And then I wrote...

by Dick Schilling, "Editor Emeritus"

... that I read with great interest Orlan Love’s article in Sunday’s Gazette regarding the vagaries of water quality in northeast Iowa, and in the “driftless” area with its karst topography.

Those of us who have lived here for a number of years are perhaps more familiar with the latter than the former, because while we know this hilly area is such because it was missed by the glacial drift of the age of ice, before climate change(!), the term “driftless area” seems to have lately become adopted as something to attract tourists. As stated in the article, there is northeast Iowa, and then there’s the rest of the state. Those from the loess hills near the Missouri River might quarrel with that.

For the benefit of those who missed the article, it is reported that 40% of rural wells in the county last year tested with unsafe levels of coliform bacteria. And 35% had higher than desired nitrate levels. Neighboring Winneshiek had even higher coliform readings.
Agriculture (animals and practices) almost certainly is the source, but farming is pretty much the same elsewhere, so the karst topography is the odd factor.

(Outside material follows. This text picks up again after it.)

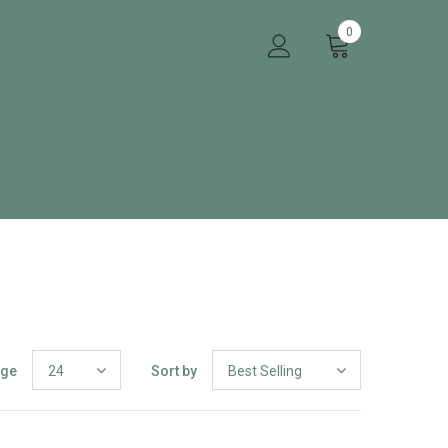
0
age
24
Sort by
Best Selling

I was reminded of a time when an agricultural operation was blamed by neighbors for causing an undue number of cancer cases in the area, so the Iowa Department of Natural Resources, or whatever it was called at that time, decided to do a dye test. Green dye was introduced at the source, and it was felt that in a few days, green color would show up in a pond or stream after following a course through the limestone levels characteristic of the karst.

My photographer at the newspaper was alerted to have color film ready. Days passed, and no green showed up. Then one day, we were told to come to a farm a long way south of where the dye was dropped, and the photog got a nice shot of a mostly white Muscovey duck swimming in a green creek, nowhere near where it was expected!

Love’s article also notes a good thing about the area. Of the 35 Iowa streams classified as of outstanding quality of water, 13 of them are in Allamakee! The same underground or spring action that pollutes also cleanses. Those are the county’s famous trout streams, so clean trout reproduce naturally in many.

So the trout swim in water purer than what some rural residents drink? Not! But the irony isn’t lost.

Should farm wives and those in cluster homes in rural areas carry buckets to the nearest trout stream to lug water back to the house? The way pioneer women and Indian tribes did many years ago?

I would not vote for that. Last time I drank from a spring was at the Indian Springs area, in Waukon’s city park. During a disastrous Boy Scout campover, when it rained for 60 straight hours, or so it seemed. The spring water didn’t make me sick, but the rainwater did!